Recently, in an email exchange with Jim, he and I started talking more concretely about a problem that also came up in our earlier theoretical discussions: getting students access to games. We can’t do what people do with the last generation of “new media” (film and video). We can’t do group showings, because students need to experience the games individually and in small groups. We can’t send students to the library media center, because libraries may be set up for individual experiences of laserdisks, but not game disks.
My initial, temporary solution — for my grad students this Fall — is visible in the syllabus linked above. I’ve gotten friendly lab folks to help me set up a Mac lab with some relatively current commercial software (e.g., The Sims) and a lot of older games running in emulation or ported versions (e.g., Doom, Karateka, Zork I, etc). In addition, the students are assigned to buy the Atari Flashback 2 (giving us games from Pong to Pitfall!) and we’re installing an Xbox 360 in the lab (for Oblivion, Prince of Persia: The Sands of Time, and other games TBA as I work with students to build the agenda for the last three seminar meetings). Finally, we’re looking at current, freely-available Mac/Windows games like Facade and Disaffected! as well as web-available games like September 12th and the original SimCity (now on EA’s site in a Java port).
Jim’s solution is a bit different, because he’s working with a much larger number of students, and undergrads (as I will be this coming Spring). He wrote in a recent email:
We’re working with our local library to make some older systems and carts available for checkout by students during the CMPS 80K course. We’ll have 5 NES, 5 N64, and 5 PS2 systems available, with 5 games each of note. I’ll have two or three assignments that make use of the systems during the quarter. Curiously, we’re most worried about the PS2 access, since emulators are freely available for the NES and N64. But, we think students will have fairly ready access to PS2s of either their own, or their friends’.
I can see this solution working, but it also makes me uneasy. I think, if we’re going to have non-web games as part of our curriculum we should provide the ability to study them in a lab environment. It’s more important for computer games (which can be tricky to run in emulation, which can differ from platform to platform, etc) than it is for film — and yet we don’t structure our film curricula to assume that students can just check out a DVD. Of course, Jim goes further, checking out both the game and the platform. Is that the right solution?
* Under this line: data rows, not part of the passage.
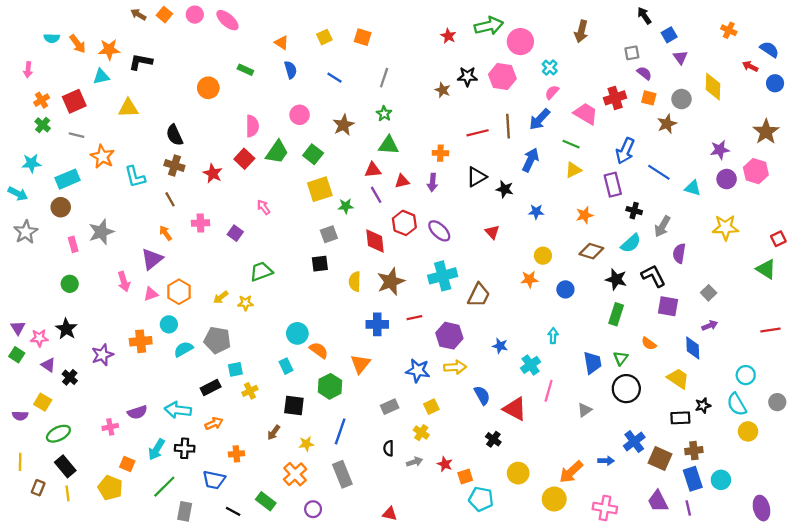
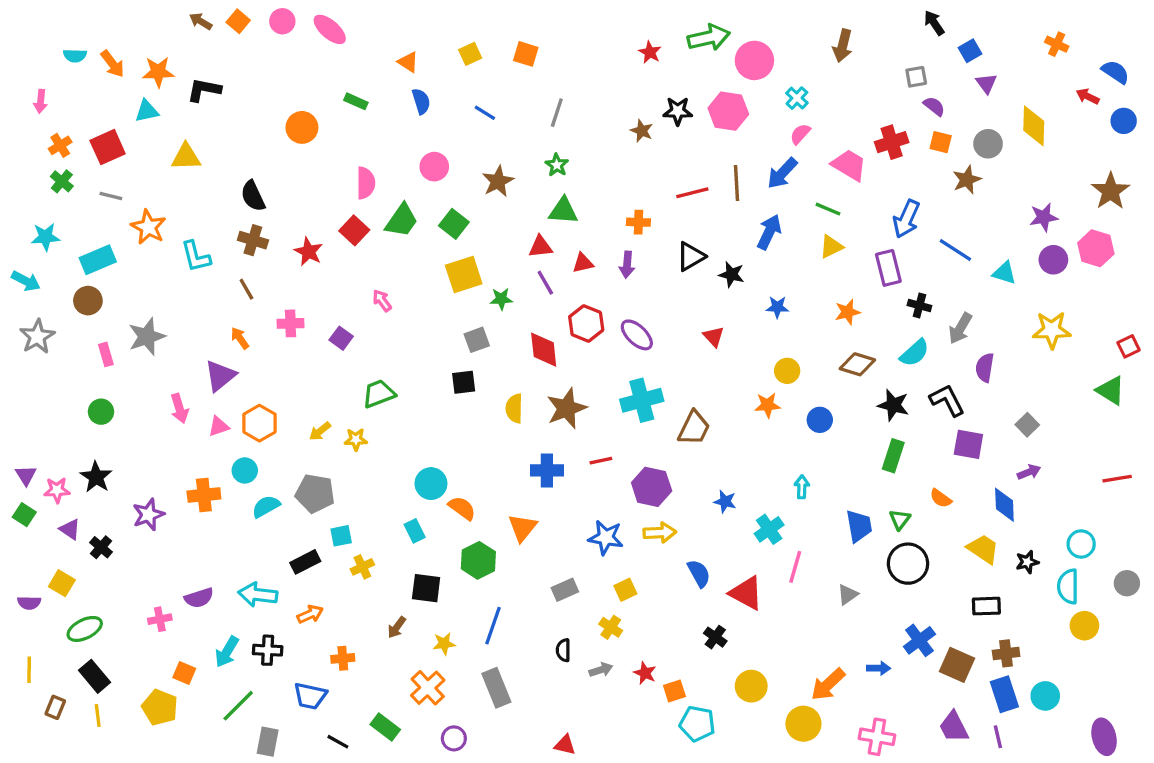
cyan semicircle: (737, 404) -> (1068, 586), turned 30
black star: (703, 405) -> (1027, 562), moved

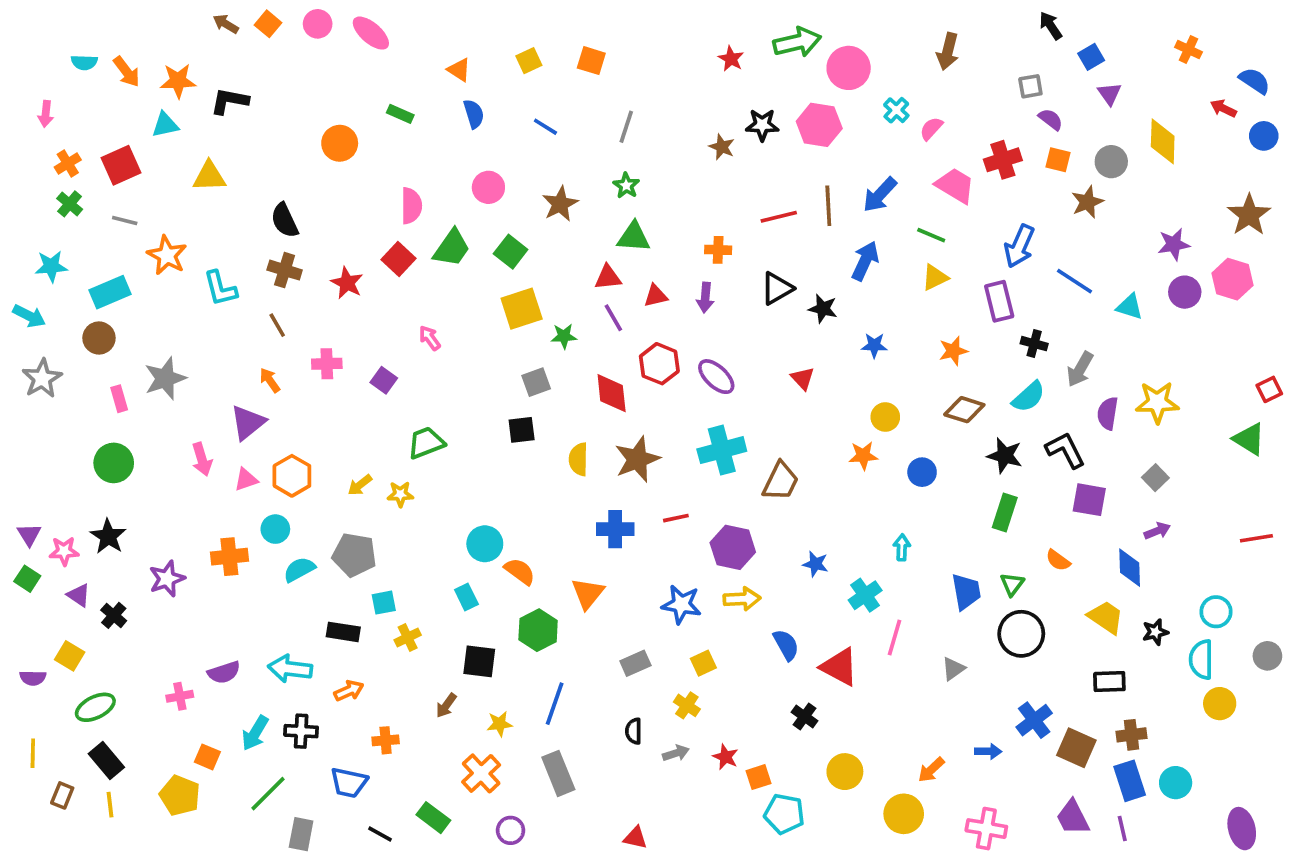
pink semicircle: (800, 134) -> (931, 129), moved
yellow star: (1052, 330) -> (1157, 402), moved
green circle: (101, 412) -> (114, 463), size x1.4
black rectangle: (305, 562) -> (343, 632), turned 36
orange arrow: (828, 684) -> (931, 770), size x0.7

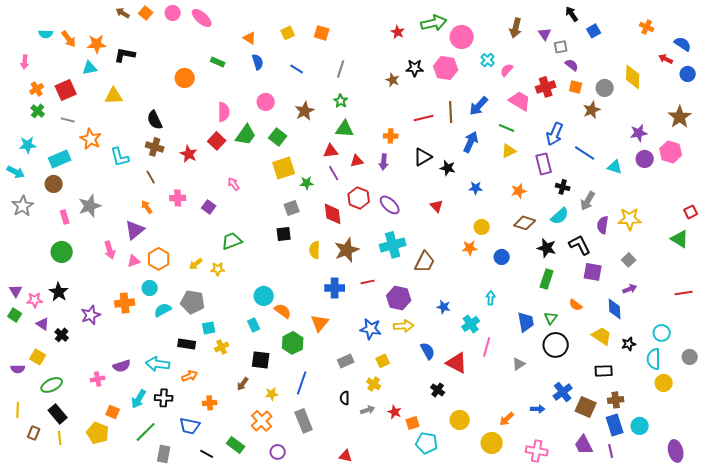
purple triangle: (1109, 94) -> (545, 34), moved

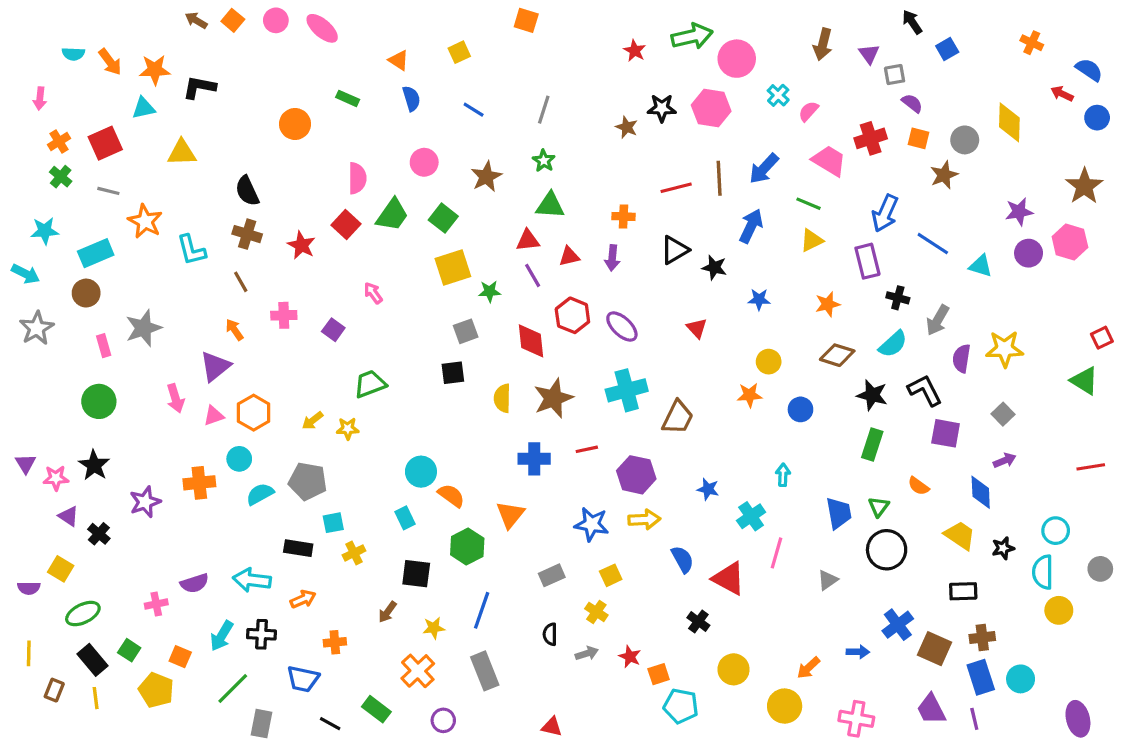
orange square: (322, 33) -> (526, 20), moved
green square: (15, 315) -> (129, 650), moved

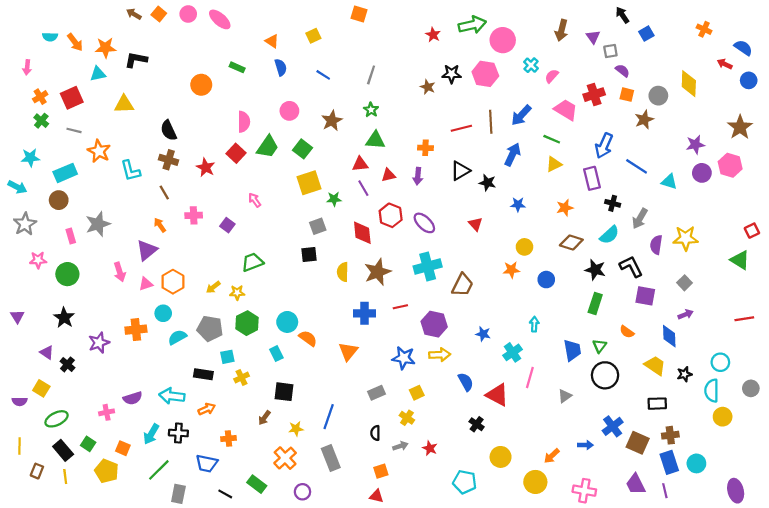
pink star: (56, 478) -> (38, 260), moved
green hexagon: (467, 547) -> (247, 323), moved
orange square: (659, 674) -> (381, 471), moved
With either approach, giving students access to games in an academic environment presents many challenges, including those of copyright for older games and emulators. I mentioned to Jim that for my course we were going to be using the Apple II ROM that Apple gave permission for Nick and me to distribute with The New Media Reader — otherwise playing Karateka would have been impossible. Further, for other games, I just don’t have enough lead time to work out a legal way to make them available. Jim wrote:
This is a huge problem for game studies education, since there is no good legal way to provide access to students of a large number of older games. Buying lots of old consoles and older games for checkout to students is a fragile solution. Creating an enormous old console game lab is very expensive in space and maintenance. Legal copies of some older games of interest are sometimes quite expensive, and not readily available in large quantities (the great space shooter Radiant Silvergun for the Saturn regularly fetches $150 on EBay).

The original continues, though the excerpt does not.